Though antibiotic stewardship has shown a decrease in the use of antibiotics in hospitals where it was conducted, the situation in smaller hospitals and rural areas is worse. There is a lack of trained personnel and quality laboratories. Quacks and semi-trained healthcare workers are the first line of interface, and non-allopathic doctors also prescribe antibiotics. While only simple or ‘access’ antibiotics might be getting prescribed in rural areas, there is an indiscrete use of higher and often multiple antibiotics in cities.
The implications of AMR can be far-reaching — prolonged hospitalisation, an increase in cost and fatal hospital-acquired infections. Some years ago, a drug-resistant bacterium (Klebsiella spp), labelled the ‘Delhi superbug’, had a mutation that provided it resistance to most antibiotics.

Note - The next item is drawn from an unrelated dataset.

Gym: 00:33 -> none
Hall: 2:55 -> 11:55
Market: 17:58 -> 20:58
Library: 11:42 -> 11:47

Antibiotics not only kill disease-causing microorganisms but also the beneficial ones in our intestines that form the microbiome. Alterations in the microbiome cause damage to the protective lining of the gut and are now incriminated in diseases like autoimmune diseases, inflammatory bowel diseases, neurological and degenerative diseases.

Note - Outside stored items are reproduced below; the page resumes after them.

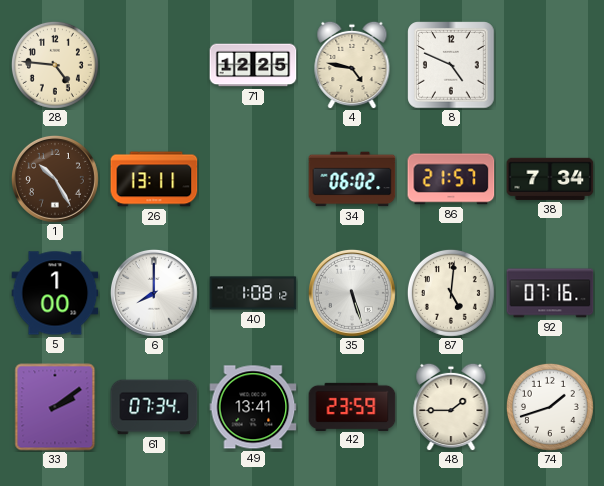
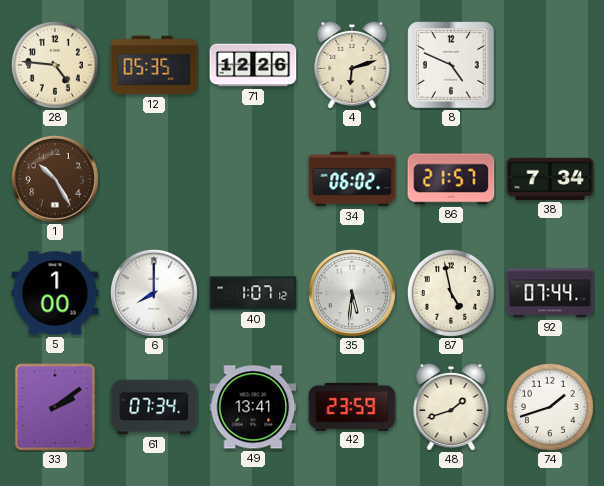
12: none -> 05:35
71: 12:25 -> 12:26
4: 4:47 -> 6:12
26: 13:11 -> none
40: 1:08 -> 1:07
35: 5:27 -> 5:31
87: 5:01 -> 4:58
92: 07:16 -> 07:44
48: 1:45 -> 1:42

The ‘One Health’ concept, which encompasses the interdependence of human, animal and environmental parameters, should be used for the containment of AMR. There is also a need to have surveillance of AMR in different patient populations, along with changing patterns of drug resistance. Water supply, hospital and industrial waste should be tested periodically.
There is a need to educate the public through campaigns in the media. More importantly, doctors in clinics and smaller hospitals need to be updated. The Indian Council of Medical Research should prepare guidelines on indications and choices of antibiotics for different diseases and disseminate them widely. The wide network of the Indian Medical Association should be used for antimicrobial stewardship. Over-the-counter sale of antibiotics cannot be prevented by mere advisories to pharmacists. The government’s advice to clearly state the indication of antibiotics in the prescription is a step in the right direction but difficult to enforce.
To combat the emergence of AMR in catastrophic proportions, we need urgent measures in the form of public awareness campaigns, training of healthcare professionals, microbiological surveillance, fresh guidelines and strict implementation of rules.